Hello,
I am new to RNAseq analysis and this is my first time using featureCounts. I have some sequences (PE100 from Illumina HiSeq4000), prepared with the TruSeq stranded mRNA kit and want to do differential expression analysis.
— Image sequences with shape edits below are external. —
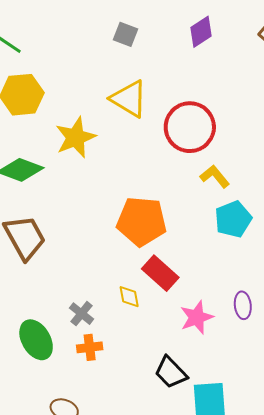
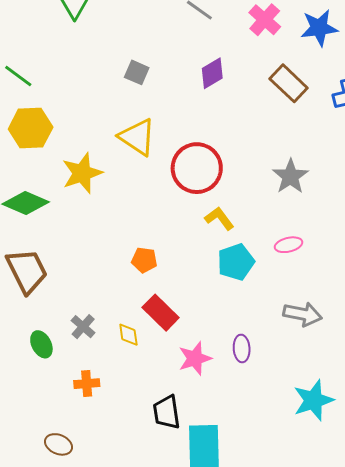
orange pentagon: (142, 221) -> (144, 260), size x0.5
gray cross: (81, 314) -> (83, 327), moved
green ellipse: (36, 340) -> (41, 344), moved, size x0.7
black trapezoid: (171, 372) -> (167, 412), turned 33

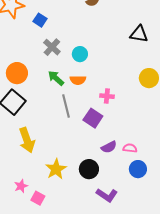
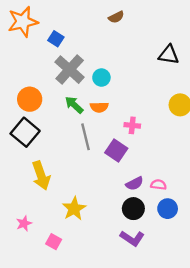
gray cross: (52, 47) -> (70, 70), size x1.5
black circle: (89, 169) -> (133, 209), moved
pink star: (21, 186) -> (24, 223), moved

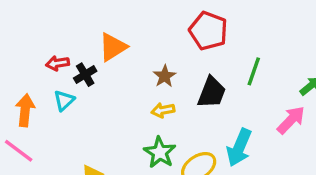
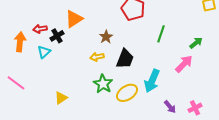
black trapezoid: (212, 92) -> (125, 59), moved
orange arrow: (25, 110) -> (20, 42), moved
yellow arrow: (163, 110) -> (97, 57), moved

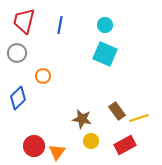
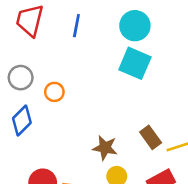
cyan circle: (105, 25) -> (135, 26), size x1.5
gray circle: (17, 53) -> (21, 78), moved

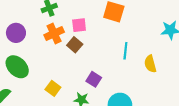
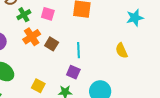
pink square: (79, 25) -> (48, 14), moved, turned 32
cyan line: (125, 51) -> (78, 50), moved

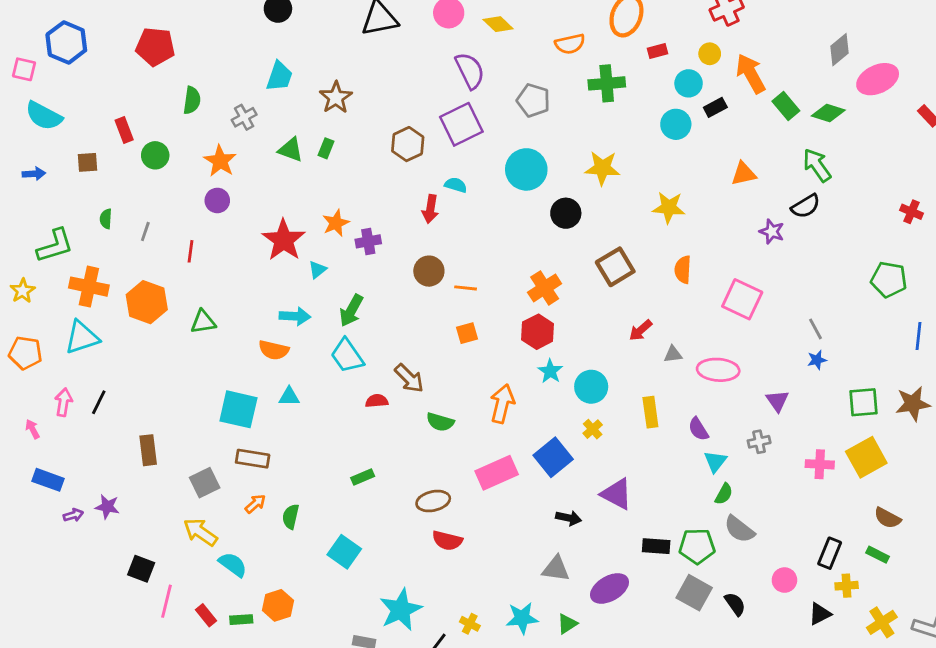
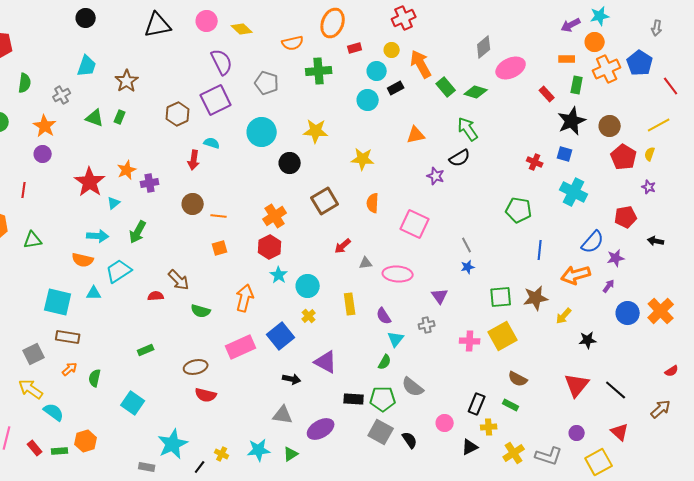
cyan trapezoid: (347, 356) -> (119, 271), moved, turned 92
green semicircle: (724, 494) -> (385, 362), moved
I aligned my reads to the genome using TopHat2 (consistently around 75% alignment to genome), and am using the resulting accepted_hits.bam as my input into featureCounts.
This is my command for featurecounts (subread-1.5.0):
featureCounts -T 8 \
-p -F GTF -t exon -g Parent -s 2 \
-a Csinensis_154_gene.gtf \
-G Csinensis_154.fa \
-o NC1-8_featurecounts_output.txt \
accepted_hits.bam
My output shows very low successfully assigned fragments- around 20%. I also have changed -B and -M settings, but neither provide much improvement. -s 2 is correct over -s 1. Example output:
//========================== featureCounts setting ===========================\\
|| ||
|| Input files : 1 BAM file ||
|| P accepted_hits_NC1-8_R1.bam ||
|| ||
|| Output file : NC1-8_featurecounts_output.txt ||
|| Summary : NC1-8_featurecounts_output.txt.summary ||
|| Annotation : /home/ubuntu/workspace/rnaseq/phyto_genome/v ... ||
|| ||
|| Threads : 8 ||
|| Level : meta-feature level ||
|| Paired-end : yes ||
|| Strand specific : reversely stranded ||
|| Multimapping reads : not counted ||
|| Multi-overlapping reads : not counted ||
|| ||
|| Chimeric reads : counted ||
|| Both ends mapped : not required ||
|| ||
//================================= Running ==================================\\
|| ||
|| Load annotation file /home/ubuntu/workspace/rnaseq/phyto_genome/versio ... ||
|| Features : 259657 ||
|| Meta-features : 34329 ||
|| Chromosomes/contigs : 1750 ||
|| ||
|| Loading FASTA contigs : /home/ubuntu/workspace/rnaseq/phyto_genome/ver ... ||
|| 12574 contigs were loaded ||
|| ||
|| Process BAM file accepted_hits_NC1-8_R1.bam... ||
|| Paired-end reads are included. ||
|| Assign fragments (read pairs) to features... ||
|| ||
|| WARNING: reads from the same pair were found not adjacent to each ||
|| other in the input (due to read sorting by location or ||
|| reporting of multi-mapping read pairs). ||
|| ||
|| Read re-ordering is performed. ||
|| ||
|| Total fragments : 34002467 ||
|| Successfully assigned fragments : 7239403 (21.3%) ||
|| Running time : 0.89 minutes ||
|| ||
|| Read assignment finished. ||
|| ||
It seems like this is due to many ambiguous reads:
Status accepted_hits_NC1-8_R1.bam
Assigned 7239403
Unassigned_Ambiguity 18514271
Unassigned_MultiMapping 576445
Unassigned_NoFeatures 7672348
Unassigned_Unmapped 0
Unassigned_MappingQuality 0
Unassigned_FragmentLength 0
Unassigned_Chimera 0
Unassigned_Secondary 0
Unassigned_Nonjunction 0
Unassigned_Duplicate 0
Adding the -O to allow ambiguous reads increases the number of assigned fragments, (75%), but I know this is not recommended for RNAseq data. --largestOverlap doesn't improve the number much (in absence of -O).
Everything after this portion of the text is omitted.